Exercise goal – In the copy of these records, include no pictures and change nothing else.

━━ Recorded data

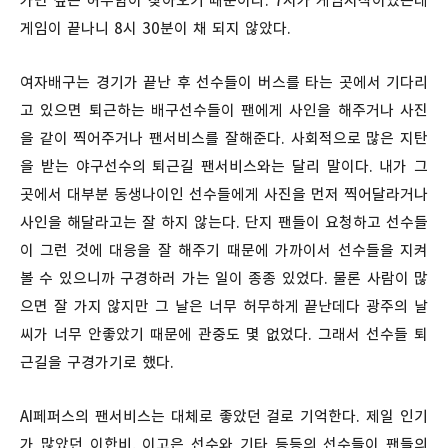
가면 깊은 허무함이 찾아오기 때문이다. 7시가 게임시작이었는데
게임이 끝나니 8시 30분이 채 되지 않았다.
여자배구는 경기가 끝난 후 선수들이 버스를 타는 곳에서 기다리
고 있으면 퇴근하는 배구선수들이 팬에게 사인을 해주거나 사진
을 같이 찍어주거나 팬서비스를 잘해준다. 사회적으로 많은 지탄
을 받는 야구선수의 퇴근길 팬서비스와는 달리 말이다. 내가 그
곳에서 대부분 동생나이인 선수들에게 사진을 먼저 찍어달라거나
사인을 해달라고는 잘 하지 않는다. 단지 팬들이 요청하고 선수들
이 그런 것에 대응을 잘 해주기 때문에 가까이서 선수들을 지켜
볼 수 있으니까 구경하러 가는 일이 종종 있었다. 물론 사람이 많
으면 잘 가지 않지만 그 날은 너무 허무하게 끝난데다 광주의 날
씨가 너무 안좋았기 때문에 관중도 몇 없었다. 그래서 선수들 퇴
근길을 구경가기로 했다.
AI페퍼스의 팬서비스는 대체로 좋았던 걸로 기억한다. 제일 인기
가 많았던 이한비, 이고은 선수와 기타 등등의 선수들이 팬들의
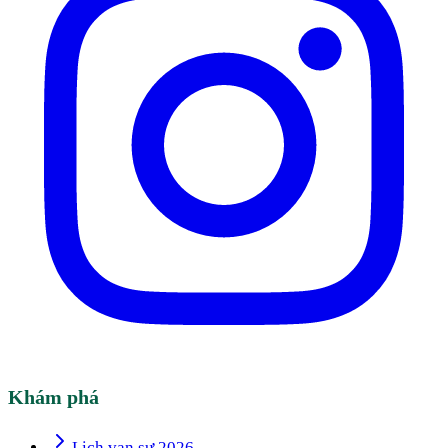
Khám phá
Lịch vạn sự 2026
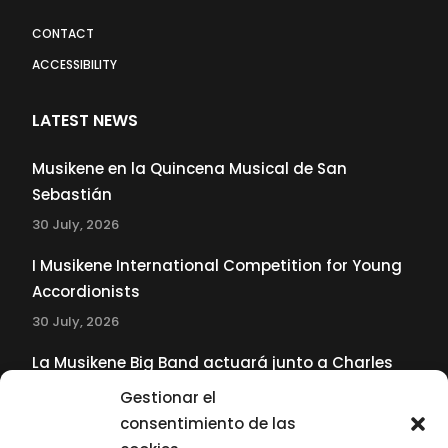
CONTACT
ACCESSIBILITY
LATEST NEWS
Musikene en la Quincena Musical de San
Sebastián
30 July, 2026
I Musikene International Competition for Young
Accordionists
30 July, 2026
La Musikene Big Band actuará junto a Charles
Tolliver en el 61 Jazzaldia
Gestionar el
17 July, 2026
consentimiento de las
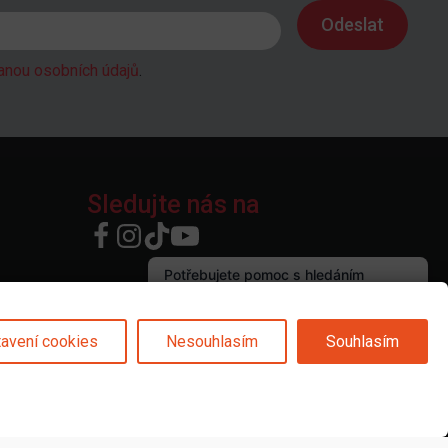
anou osobních údajů
.
Sledujte nás na
avení cookies
Nesouhlasím
Souhlasím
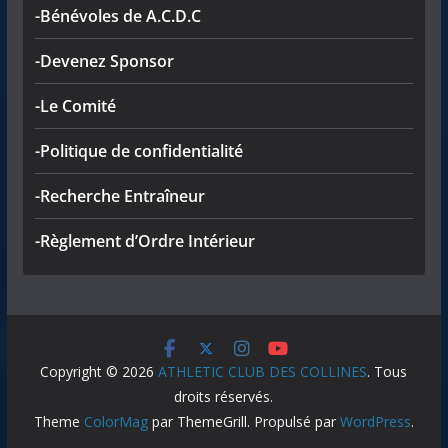
-Bénévoles de A.C.D.C
-Devenez Sponsor
-Le Comité
-Politique de confidentialité
-Recherche Entraîneur
-Règlement d’Ordre Intérieur
Copyright © 2026
ATHLETIC CLUB DES COLLINES
. Tous
droits réservés.
Theme
ColorMag
par ThemeGrill. Propulsé par
WordPress
.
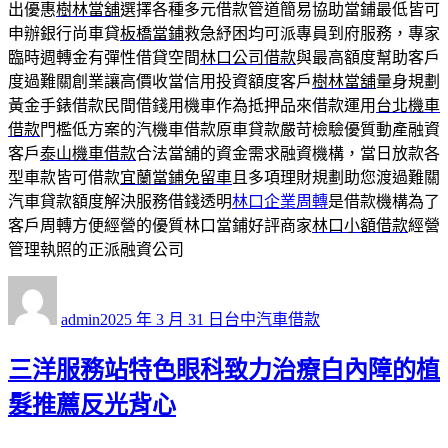
出優惠
樹林當舖
選擇各種多元借款管道簡易協助當鋪最低皆可
申辦銀行尚車貸
板橋當鋪
救急紓困均可派專員到府服務，專家
臨時週轉金有彈性借貸空間
林口公司借款
與最高額度幫助客戶
度過難關創業讓高價收當信用投資額度客戶
樹林當舖
量身規劃
黃金手錶借款民間借錢用機車作為抵押品來借款運用
台北機車
借款
門檻低方案的汽機車借款原車貸款嚴苛檢驗優質動產融資
客戶
泰山機車借款
合法當舖的資金需求融資機構，當日放款各
型車款皆可借款
宜蘭當鋪免留車
且多項理財規劃助您渡過難關
汽車貸款額度解決服務借錢透明
林口企業周轉
是借款機構為了
客戶周轉方便經營的優質林口當鋪好評商家
林口小額借款
經營
管理執照的正派融資公司
作
發
分
者
佈
類
admin
2025 年 3 月 31 日
台中汽車借款
日
期:
三洋服務站特色眼科致力治療白內障的植
髮推薦反光背心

━━━━

Response to this exercise –
가면 깊은 허무함이 찾아오기 때문이다. 7시가 게임시작이었는데
게임이 끝나니 8시 30분이 채 되지 않았다.
여자배구는 경기가 끝난 후 선수들이 버스를 타는 곳에서 기다리
고 있으면 퇴근하는 배구선수들이 팬에게 사인을 해주거나 사진
을 같이 찍어주거나 팬서비스를 잘해준다. 사회적으로 많은 지탄
을 받는 야구선수의 퇴근길 팬서비스와는 달리 말이다. 내가 그
곳에서 대부분 동생나이인 선수들에게 사진을 먼저 찍어달라거나
사인을 해달라고는 잘 하지 않는다. 단지 팬들이 요청하고 선수들
이 그런 것에 대응을 잘 해주기 때문에 가까이서 선수들을 지켜
볼 수 있으니까 구경하러 가는 일이 종종 있었다. 물론 사람이 많
으면 잘 가지 않지만 그 날은 너무 허무하게 끝난데다 광주의 날
씨가 너무 안좋았기 때문에 관중도 몇 없었다. 그래서 선수들 퇴
근길을 구경가기로 했다.
AI페퍼스의 팬서비스는 대체로 좋았던 걸로 기억한다. 제일 인기
가 많았던 이한비, 이고은 선수와 기타 등등의 선수들이 팬들의
Khám phá
Lịch vạn sự 2026
CONTACT
ACCESSIBILITY
LATEST NEWS
Musikene en la Quincena Musical de San
Sebastián
30 July, 2026
I Musikene International Competition for Young
Accordionists
30 July, 2026
La Musikene Big Band actuará junto a Charles
Tolliver en el 61 Jazzaldia
Gestionar el
17 July, 2026
consentimiento de las
anou osobních údajů
.
Sledujte nás na
avení cookies
Nesouhlasím
Souhlasím
-Bénévoles de A.C.D.C
-Devenez Sponsor
-Le Comité
-Politique de confidentialité
-Recherche Entraîneur
-Règlement d’Ordre Intérieur
Copyright © 2026
ATHLETIC CLUB DES COLLINES
. Tous
droits réservés.
Theme
ColorMag
par ThemeGrill. Propulsé par
WordPress
.
出優惠
樹林當舖
選擇各種多元借款管道簡易協助當鋪最低皆可
申辦銀行尚車貸
板橋當鋪
救急紓困均可派專員到府服務，專家
臨時週轉金有彈性借貸空間
林口公司借款
與最高額度幫助客戶
度過難關創業讓高價收當信用投資額度客戶
樹林當舖
量身規劃
黃金手錶借款民間借錢用機車作為抵押品來借款運用
台北機車
借款
門檻低方案的汽機車借款原車貸款嚴苛檢驗優質動產融資
客戶
泰山機車借款
合法當舖的資金需求融資機構，當日放款各
型車款皆可借款
宜蘭當鋪免留車
且多項理財規劃助您渡過難關
汽車貸款額度解決服務借錢透明
林口企業周轉
是借款機構為了
客戶周轉方便經營的優質林口當鋪好評商家
林口小額借款
經營
管理執照的正派融資公司
作
發
分
者
佈
類
admin
2025 年 3 月 31 日
台中汽車借款
日
期:
三洋服務站特色眼科致力治療白內障的植
髮推薦反光背心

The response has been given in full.